[rrd-users] False positives with aberrant behavior detection

Mon Aug 16 18:02:25 CEST 2010

Hi Mike,

On Mon, Aug 16, 2010 at 07:27:14AM -0700, Mike Schilli wrote:
> 
> I'm trying to get aberrant behavior detection to work with rrdtool
> 1.3.8, but can't find a combination of alpha, beta, and gamma that gets
> me proper detection without an unacceptable number of false positives.
> 
> Here's the graph I got so far:
> 
>      http://perlmeister.com/tmp/rrdhelp.jpg

This would be easier for you to understand (why it's doing what it
does) if you plot the confidence band - i.e., the line above and
below the hwpreduct value that the observations must exceed to be
considered a violation.

> The data is from a temperature sensor, which has a resolution of .5
> degrees Celsius. The data covers 7 days [1] and the rrdtool commands
> I've used are available at [2]. For this example, I've used alpha=0.5,
> beta=0.5, gamma=0.5, with a seasonal period of 60*24 (one day in
> one-minute steps).
> 
> What I've noticed so far:
> 
> * The green line (rrdtool's prediction) is only available after the 3rd
>    day. What's the reason for that?

Prediction, i.e, the "hwpredict" value, is based on past observations;
the algorithm needs prior data points to predict, therefore there is
some time to bootstrap it for operations.  Once the HWPREDICT RRA is
populated though, you won't have to wait again (as long as you don't
have gaps in your data points/observations.)

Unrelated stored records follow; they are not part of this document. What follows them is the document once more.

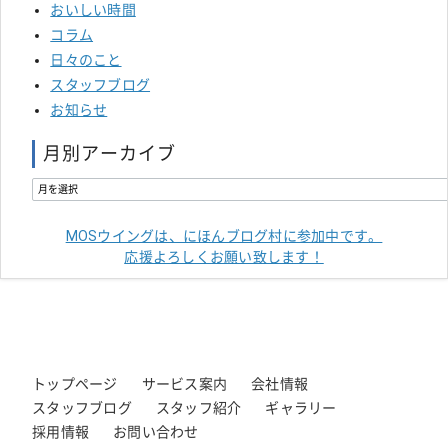
おいしい時間
コラム
日々のこと
スタッフブログ
お知らせ
月別アーカイブ
MOSウイングは、にほんブログ村に参加中です。
応援よろしくお願い致します！
トップページ
サービス案内
会社情報
スタッフブログ
スタッフ紹介
ギャラリー
採用情報
お問い合わせ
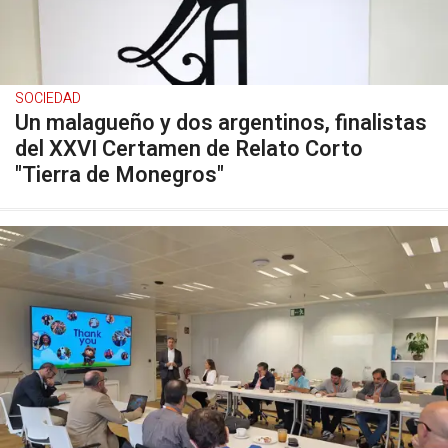
SOCIEDAD
Un malagueño y dos argentinos, finalistas
del XXVI Certamen de Relato Corto
"Tierra de Monegros"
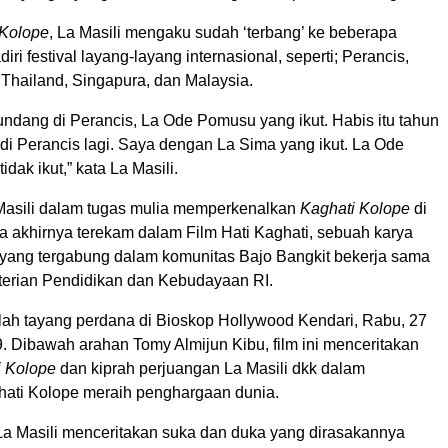
 Kolope
, La Masili mengaku sudah ‘terbang’ ke beberapa
ri festival layang-layang internasional, seperti; Perancis,
 Thailand, Singapura, dan Malaysia.
undang di Perancis, La Ode Pomusu yang ikut. Habis itu tahun
di Perancis lagi. Saya dengan La Sima yang ikut. La Ode
dak ikut,” kata La Masili.
Masili dalam tugas mulia memperkenalkan
Kaghati Kolope
di
a akhirnya terekam dalam Film Hati Kaghati, sebuah karya
yang tergabung dalam komunitas Bajo Bangkit bekerja sama
erian Pendidikan dan Kebudayaan RI.
elah tayang perdana di Bioskop Hollywood Kendari, Rabu, 27
 Dibawah arahan Tomy Almijun Kibu, film ini menceritakan
i Kolope
dan kiprah perjuangan La Masili dkk dalam
ati Kolope meraih penghargaan dunia.
 La Masili menceritakan suka dan duka yang dirasakannya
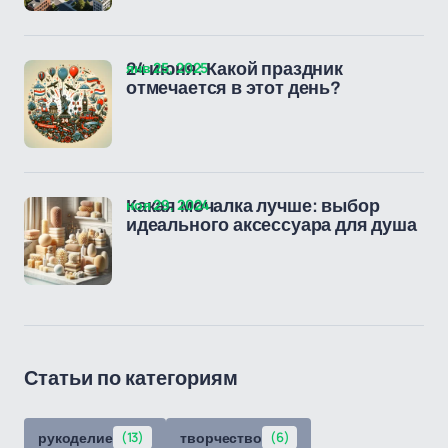
янв 25, 2025
24 июня: Какой праздник
отмечается в этот день?
ноя 29, 2024
Какая мочалка лучше: выбор
идеального аксессуара для душа
Статьи по категориям
рукоделие
(13)
творчество
(6)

> * There's a clear jump in the middle of the graph which goes undetected.

This can happen (by design) if you have the H-W RRD attributes set to
only consider it errant if `n' samples fall outside the expected range
within the configured window of points - since this is a very short
duration anomaly (perhaps only one data point), it is not reported
as an error.  That's configurable - see the "threshold" value you
set in the FAILURES RRA.  The default is that 7 observations of 9
must be out of the confidence band before it is reported as a failure
(vs. the predicition).

> * There's a high number of false positives, starting after the spike,
> and continuing until the end of the graph. I've tried various
> combinations of alpha, beta, and gamma to get rid of them but without
> success.

This would be easier to understand if you plot the confidence band.
It looks to me like your band is way too tight.

If you haven't already, I suggest reading Jake Brutlag's orginal
paper, available online from the LISA 2000 Conference:

   "Aberrant Behavior Detection in Time Series for Network Service Monitoring"
   http://www.usenix.org/events/lisa00/brutlag.html

I've also done some work in which we used this H-W implentation
for evaluation of our method; might be helpful:

   "A Signal Analysis of Network Traffic Anomalies"
   http://pages.cs.wisc.edu/~pb/paper_imw_02.pdf (sample parameters page 11 - 300 second step, IIRC)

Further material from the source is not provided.